TASK BRIEF
Below are the records; print them again exactly and omit the pictures.

Collection entries
------------------------------

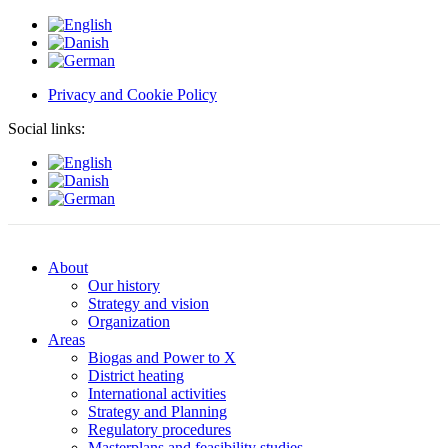
Privacy and Cookie Policy
Social links:
About
Our history
Strategy and vision
Organization
Areas
Biogas and Power to X
District heating
International activities
Strategy and Planning
Regulatory procedures
Masterplans and feasibility studies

------------------------------

FINISHED TASK
Privacy and Cookie Policy
Social links:
About
Our history
Strategy and vision
Organization
Areas
Biogas and Power to X
District heating
International activities
Strategy and Planning
Regulatory procedures
Masterplans and feasibility studies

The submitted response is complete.